■ **WHAT IS NEEDED**: Of all the lines in the entries below, give again exactly those starting at the line containing "بشكل مشابه للطريقة" and ending at the line containing "Posso usare il numero 0783 dall'estero?", both ends included, and no others.

■ **EXTRACTED MATERIAL**:

━━━━━━━━━━━━━━━━━━━━━━━━━━━━━━

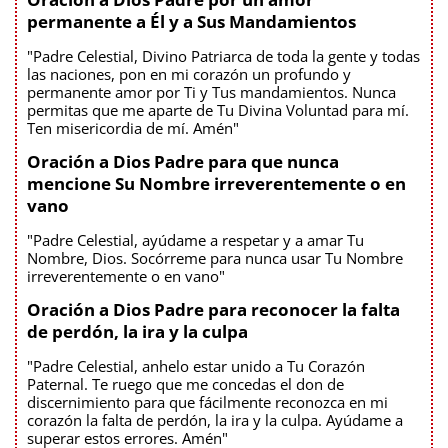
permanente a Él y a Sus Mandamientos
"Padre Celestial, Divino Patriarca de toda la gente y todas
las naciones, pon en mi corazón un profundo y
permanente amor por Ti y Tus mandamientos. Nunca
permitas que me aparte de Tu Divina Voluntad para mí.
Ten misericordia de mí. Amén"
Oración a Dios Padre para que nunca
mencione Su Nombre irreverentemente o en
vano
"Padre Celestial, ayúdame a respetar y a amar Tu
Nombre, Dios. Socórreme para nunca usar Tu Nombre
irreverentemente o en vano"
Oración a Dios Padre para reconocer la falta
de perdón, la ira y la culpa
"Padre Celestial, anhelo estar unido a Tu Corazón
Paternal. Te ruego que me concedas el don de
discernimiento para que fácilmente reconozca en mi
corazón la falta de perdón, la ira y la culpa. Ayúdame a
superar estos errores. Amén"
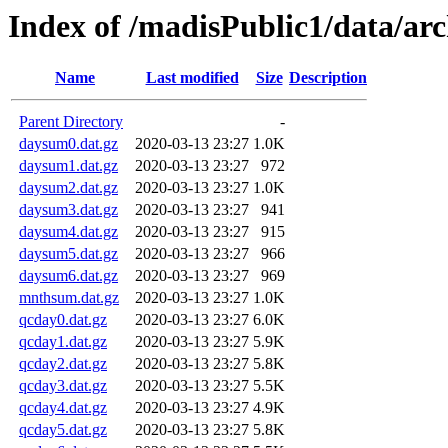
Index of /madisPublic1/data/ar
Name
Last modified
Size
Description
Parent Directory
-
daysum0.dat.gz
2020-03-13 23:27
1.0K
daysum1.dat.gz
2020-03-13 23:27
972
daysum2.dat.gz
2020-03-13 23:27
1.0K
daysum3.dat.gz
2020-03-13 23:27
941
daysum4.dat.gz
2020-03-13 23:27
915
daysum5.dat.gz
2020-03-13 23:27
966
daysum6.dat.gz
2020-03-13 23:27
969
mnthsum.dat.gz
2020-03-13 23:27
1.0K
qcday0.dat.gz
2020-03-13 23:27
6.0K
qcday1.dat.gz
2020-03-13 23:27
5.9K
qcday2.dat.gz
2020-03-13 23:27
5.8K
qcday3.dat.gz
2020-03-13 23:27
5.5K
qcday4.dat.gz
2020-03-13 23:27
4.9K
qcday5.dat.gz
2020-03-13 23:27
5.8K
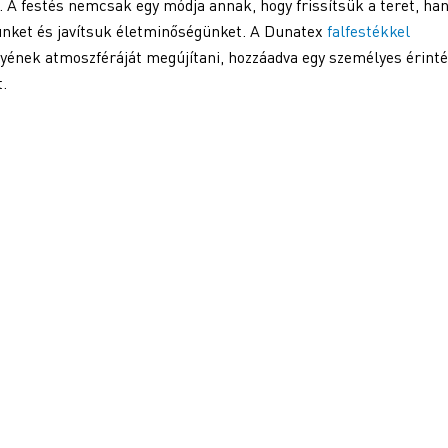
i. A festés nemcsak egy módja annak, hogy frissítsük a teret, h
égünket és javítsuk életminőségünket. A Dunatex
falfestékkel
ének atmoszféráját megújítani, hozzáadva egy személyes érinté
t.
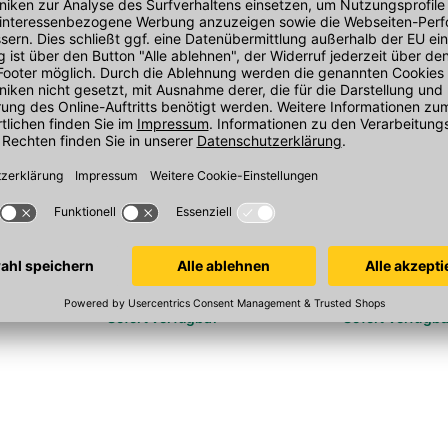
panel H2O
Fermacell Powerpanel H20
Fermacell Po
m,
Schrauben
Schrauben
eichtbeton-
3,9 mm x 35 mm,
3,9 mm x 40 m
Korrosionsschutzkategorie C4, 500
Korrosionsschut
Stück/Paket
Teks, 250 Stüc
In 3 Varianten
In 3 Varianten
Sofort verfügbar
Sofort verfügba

━━━━━━━━━━━━━━━━━━━━━━━━━━━━━━

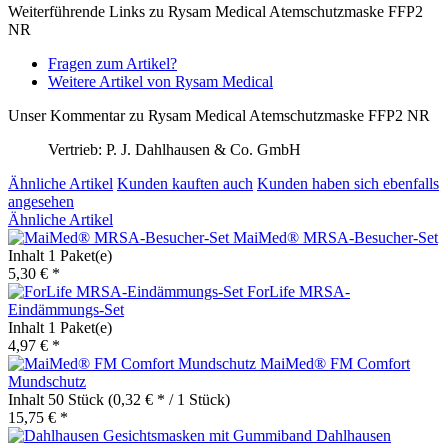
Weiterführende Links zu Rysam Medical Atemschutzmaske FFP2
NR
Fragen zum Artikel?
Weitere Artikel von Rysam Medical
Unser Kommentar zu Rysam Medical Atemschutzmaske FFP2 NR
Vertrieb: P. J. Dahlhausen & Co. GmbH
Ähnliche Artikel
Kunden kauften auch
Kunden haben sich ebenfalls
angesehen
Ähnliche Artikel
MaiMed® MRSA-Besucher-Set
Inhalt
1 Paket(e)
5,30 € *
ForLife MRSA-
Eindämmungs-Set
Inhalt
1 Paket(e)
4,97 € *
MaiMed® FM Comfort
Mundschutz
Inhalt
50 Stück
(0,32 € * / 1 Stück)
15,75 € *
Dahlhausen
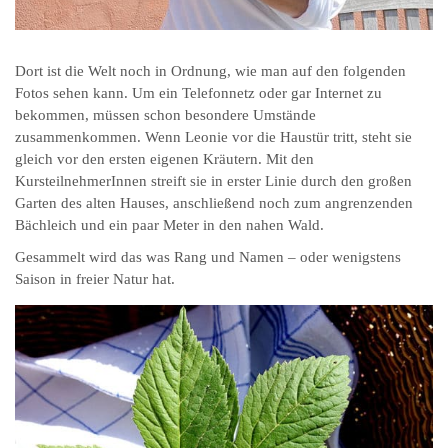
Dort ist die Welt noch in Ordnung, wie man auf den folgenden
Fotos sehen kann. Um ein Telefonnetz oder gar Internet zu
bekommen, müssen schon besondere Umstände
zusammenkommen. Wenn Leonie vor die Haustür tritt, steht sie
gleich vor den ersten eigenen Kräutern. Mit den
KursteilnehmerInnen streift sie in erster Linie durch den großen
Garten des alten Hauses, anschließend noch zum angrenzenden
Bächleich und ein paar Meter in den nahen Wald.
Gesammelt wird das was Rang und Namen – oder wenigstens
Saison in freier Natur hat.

━━━━━━━━━━━━━━━━━━━━━━━━━━━━━━

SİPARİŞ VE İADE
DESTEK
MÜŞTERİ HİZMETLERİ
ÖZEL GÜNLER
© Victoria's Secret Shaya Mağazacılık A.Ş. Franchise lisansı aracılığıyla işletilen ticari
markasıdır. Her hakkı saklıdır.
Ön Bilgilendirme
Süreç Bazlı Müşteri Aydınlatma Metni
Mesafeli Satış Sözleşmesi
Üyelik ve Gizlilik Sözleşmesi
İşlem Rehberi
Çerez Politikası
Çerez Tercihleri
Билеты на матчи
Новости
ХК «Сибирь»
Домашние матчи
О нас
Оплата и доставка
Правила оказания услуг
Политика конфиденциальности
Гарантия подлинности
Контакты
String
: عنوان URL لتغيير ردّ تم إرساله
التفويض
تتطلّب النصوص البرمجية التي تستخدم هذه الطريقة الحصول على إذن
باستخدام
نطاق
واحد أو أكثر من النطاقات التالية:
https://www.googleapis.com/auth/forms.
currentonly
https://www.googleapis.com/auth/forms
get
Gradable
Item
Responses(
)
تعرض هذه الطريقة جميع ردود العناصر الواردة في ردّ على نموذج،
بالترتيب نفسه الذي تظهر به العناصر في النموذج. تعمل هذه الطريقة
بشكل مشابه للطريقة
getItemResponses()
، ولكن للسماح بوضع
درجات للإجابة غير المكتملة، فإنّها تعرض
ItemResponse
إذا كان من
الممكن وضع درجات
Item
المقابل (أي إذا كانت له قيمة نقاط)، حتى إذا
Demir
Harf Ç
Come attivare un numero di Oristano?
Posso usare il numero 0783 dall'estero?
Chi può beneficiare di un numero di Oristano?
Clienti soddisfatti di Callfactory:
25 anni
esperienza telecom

━━━━━━━━━━━━━━━━━━━━━━━━━━━━━━

■ **REPLY TO THE TASK**:
بشكل مشابه للطريقة
getItemResponses()
، ولكن للسماح بوضع
درجات للإجابة غير المكتملة، فإنّها تعرض
ItemResponse
إذا كان من
الممكن وضع درجات
Item
المقابل (أي إذا كانت له قيمة نقاط)، حتى إذا
Demir
Harf Ç
Come attivare un numero di Oristano?
Posso usare il numero 0783 dall'estero?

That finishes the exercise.